Los mineros nos trataron muy bien, con sonrisas, buen humor y hospitalidad. Nos contaron que antes el río era cristalino y había muchos peces pero que ahora está contaminado. Que en las partes altas sigue siendo hermoso y que hay que protegerlo. Que el camino incaico también era espectacular, con sus piedras una al lado de la otra, lajas enormes en las curvas y escaleras de hasta mil peldaños. Que tuvieron que romper el sendero para abrir el camino y entrar maquinaria. Que antes trabajaban con herramientas rústicas y todo se transportaba a lomo de mula. Qué quedaron algunas partes del sendero incaico pero por falta de uso ya se las ha comido la selva. Qué el nuevo camino no está completo, qué aún faltan un par de kilómetros, pero que antes de fin de año ya lo terminan.
Al día siguiente uno de los mineros nos alcanzó un trecho, hasta el final del camino. Apenas llegamos, escuchamos tres explosiones violentas: las dinamitas. Después encontramos a unos obreros con los que charlamos un rato y, más adelante, la pala mecánica en pleno trabajo. La máquina cavaba y las rocas y los árboles caían por la ladera. Gritamos y movimos los brazos hasta que el obrero apagó los motores y bajó. Nos dijo que la senda pasaba a unos diez metros más abajo. No podíamos descender ahí nomás porque ya estaba tapada por la obra. Teníamos que avanzar un poco antes de bajar.

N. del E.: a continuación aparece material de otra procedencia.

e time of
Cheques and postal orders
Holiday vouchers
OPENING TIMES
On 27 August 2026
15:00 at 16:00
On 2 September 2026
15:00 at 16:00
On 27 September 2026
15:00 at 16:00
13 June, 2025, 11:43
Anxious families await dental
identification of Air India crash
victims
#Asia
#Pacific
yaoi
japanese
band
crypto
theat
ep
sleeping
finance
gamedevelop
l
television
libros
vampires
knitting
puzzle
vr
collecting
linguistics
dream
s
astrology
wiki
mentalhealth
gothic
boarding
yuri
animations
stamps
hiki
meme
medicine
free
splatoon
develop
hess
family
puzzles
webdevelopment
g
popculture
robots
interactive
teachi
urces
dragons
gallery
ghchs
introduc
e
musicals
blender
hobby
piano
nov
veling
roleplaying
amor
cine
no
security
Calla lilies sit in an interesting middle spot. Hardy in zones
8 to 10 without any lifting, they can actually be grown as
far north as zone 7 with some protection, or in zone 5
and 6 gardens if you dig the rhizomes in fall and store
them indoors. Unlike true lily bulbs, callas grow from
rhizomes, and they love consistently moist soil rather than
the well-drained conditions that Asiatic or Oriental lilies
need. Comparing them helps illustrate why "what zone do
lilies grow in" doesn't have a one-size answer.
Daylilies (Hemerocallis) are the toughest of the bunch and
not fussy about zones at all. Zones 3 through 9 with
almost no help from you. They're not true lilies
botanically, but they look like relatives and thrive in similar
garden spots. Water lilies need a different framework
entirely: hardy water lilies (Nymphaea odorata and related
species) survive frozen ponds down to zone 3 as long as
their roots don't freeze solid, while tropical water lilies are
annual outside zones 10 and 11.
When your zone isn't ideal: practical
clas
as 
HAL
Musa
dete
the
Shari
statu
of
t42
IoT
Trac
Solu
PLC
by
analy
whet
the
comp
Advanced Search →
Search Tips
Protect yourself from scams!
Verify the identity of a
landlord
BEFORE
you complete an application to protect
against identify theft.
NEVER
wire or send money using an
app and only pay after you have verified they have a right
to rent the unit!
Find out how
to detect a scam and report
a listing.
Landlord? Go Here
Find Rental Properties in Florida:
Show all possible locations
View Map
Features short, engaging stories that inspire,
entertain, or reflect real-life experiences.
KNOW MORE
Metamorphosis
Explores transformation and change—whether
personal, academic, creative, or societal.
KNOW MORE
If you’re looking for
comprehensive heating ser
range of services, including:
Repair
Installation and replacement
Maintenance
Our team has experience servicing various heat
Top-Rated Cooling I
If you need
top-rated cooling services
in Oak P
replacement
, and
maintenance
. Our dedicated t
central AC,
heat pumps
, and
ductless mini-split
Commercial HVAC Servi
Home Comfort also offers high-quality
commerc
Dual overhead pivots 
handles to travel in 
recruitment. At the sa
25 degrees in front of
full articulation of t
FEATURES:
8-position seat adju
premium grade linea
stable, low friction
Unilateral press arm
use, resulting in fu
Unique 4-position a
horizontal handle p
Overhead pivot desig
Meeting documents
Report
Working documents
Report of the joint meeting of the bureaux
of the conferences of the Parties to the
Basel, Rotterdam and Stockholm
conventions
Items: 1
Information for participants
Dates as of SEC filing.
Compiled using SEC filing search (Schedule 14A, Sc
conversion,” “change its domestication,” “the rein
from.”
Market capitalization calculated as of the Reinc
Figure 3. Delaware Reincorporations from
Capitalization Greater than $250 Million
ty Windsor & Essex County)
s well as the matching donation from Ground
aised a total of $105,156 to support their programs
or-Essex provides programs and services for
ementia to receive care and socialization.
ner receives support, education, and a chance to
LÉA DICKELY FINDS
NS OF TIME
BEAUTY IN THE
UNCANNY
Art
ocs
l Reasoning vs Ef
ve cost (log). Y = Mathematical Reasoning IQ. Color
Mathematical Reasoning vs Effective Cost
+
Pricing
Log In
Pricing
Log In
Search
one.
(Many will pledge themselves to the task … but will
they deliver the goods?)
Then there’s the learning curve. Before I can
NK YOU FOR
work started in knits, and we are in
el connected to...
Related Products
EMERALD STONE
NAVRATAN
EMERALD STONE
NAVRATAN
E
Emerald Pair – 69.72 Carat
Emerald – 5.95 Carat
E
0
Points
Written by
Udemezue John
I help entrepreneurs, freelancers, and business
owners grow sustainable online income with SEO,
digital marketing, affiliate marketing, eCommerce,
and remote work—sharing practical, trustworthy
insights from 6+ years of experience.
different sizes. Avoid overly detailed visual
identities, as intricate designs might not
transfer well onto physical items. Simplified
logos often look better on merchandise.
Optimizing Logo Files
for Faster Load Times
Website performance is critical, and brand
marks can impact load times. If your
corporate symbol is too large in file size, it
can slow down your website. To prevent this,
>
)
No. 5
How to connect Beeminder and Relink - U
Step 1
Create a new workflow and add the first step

Cuando comenzamos a caminar entre las ramas, sentí que era una situación notablemnte peligrosa. Antes de pasar la pala mecánica los obreros habían estado cortando los árboles con motosierra. Ahora caminábamos por una ladera muy empinada cubierta de troncos caídos en un equilibrio reciente e indefinido. Teníamos que pasar los troncos por arriba y corríamos el riesgo de romper ese balance y rodar montaña abajo con todo el ramerío.
Aún así seguimos avanzando, no se nos ocurría otra opción.
Después de unos veinte o treinta metros, me saqué la mochila y bajé hasta encontrar la senda incaica. Luego volví a subir para buscar a Vane. El momento en que empezamos a descender con las mochilas fue el más complicado, casi estábamos colgando de las ramas. Y aún peor fue cuando escuchamos que la pala mecánica volvía a trabajar. El ruido de los troncos y de las rocas cayendo a metros de nosotros nos apuró aún más. Vanesa me dijo que estaba a punto de llorar.